I have a plan but I need some more information.  Is there any
personalization done by the boot setup process?  Do our UUID's
or any other specific information pertaining to the installation
make it in to the initrd files?

	While reading about the boot process, it doesn't appear
that the initrd files or initranfs are personalized with anything
pertaining to this computer and this installation.

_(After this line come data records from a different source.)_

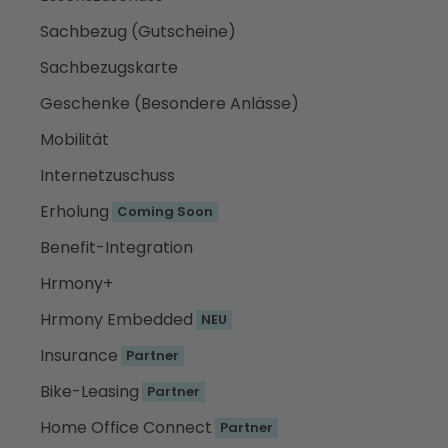
Sachbezug (Gutscheine)
Sachbezugskarte
Geschenke (Besondere Anlässe)
Mobilität
Internetzuschuss
Erholung
Coming Soon
Benefit-Integration
Hrmony+
Hrmony Embedded
NEU
Insurance
Partner
Bike-Leasing
Partner
Home Office Connect
Partner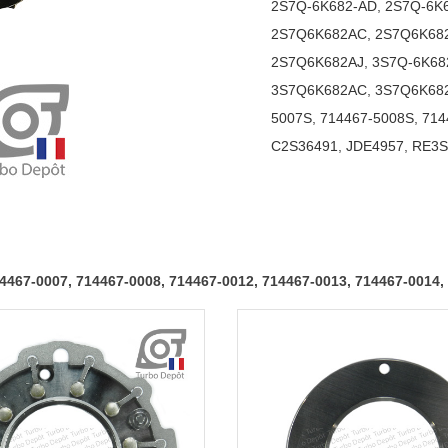
2S7Q-6K682-AD
,
2S7Q-6K
0004,
2S7Q6K682AC
,
2S7Q6K68
714467-
2S7Q6K682AJ
,
3S7Q-6K68
0007,
3S7Q6K682AC
,
3S7Q6K68
714467-
5007S
,
714467-5008S
,
714
0008,
C2S36491
,
JDE4957
,
RE3S
714467-
0012,
714467-
0013,
714467-
4467-0007, 714467-0008, 714467-0012, 714467-0013, 714467-0014,
0014,
714467-
0015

	If that is so, then two computers using the same
processor type should be able to use copies of the same initrd files
and the only thing that is personalized on an individual computer
is all the grub configuration in which the UUID's of at least /
and /swap partitions are sprinkled throughout grub.cfg and
/etc/default/grub.

	One should be able to write a program to get the
appropriate UUID's out of fstab on the working system
and translate them in to corresponding UUID's for the system on
the operating table.

	If the target system actually boots, it is probably a
good idea to run update-grub to make sure that still produces a
working boot but this would still more than likely produce the
same results if this process works in the first place.  It's also
possible that the reconstructed grub setup is okay except for the
drive designation which usually starts out as /dev/sda1.  On my
good Buster system, this is now /dev/sdc1 and on the sick one,
the attempt is being made on /dev/sda1.

	The idea here is to copy the concept of what is happening
rather than the literal configurations which definitely will
never work unless one used dd to generate the clone drive and I
have actually done that once and it worked but the cloned system
was then adapted for other uses.  Here, all I want to do is
rescue the boot process so it lives on and not have to reinstall
everything else.

	As an aside, one ought to be able to do something like
this.  It makes life a lot simpler.  Both systems are using the
same kernel and versions of the same processor the only real
differences are the UUID's.  The grub configurations of both are
the same down to the serial console.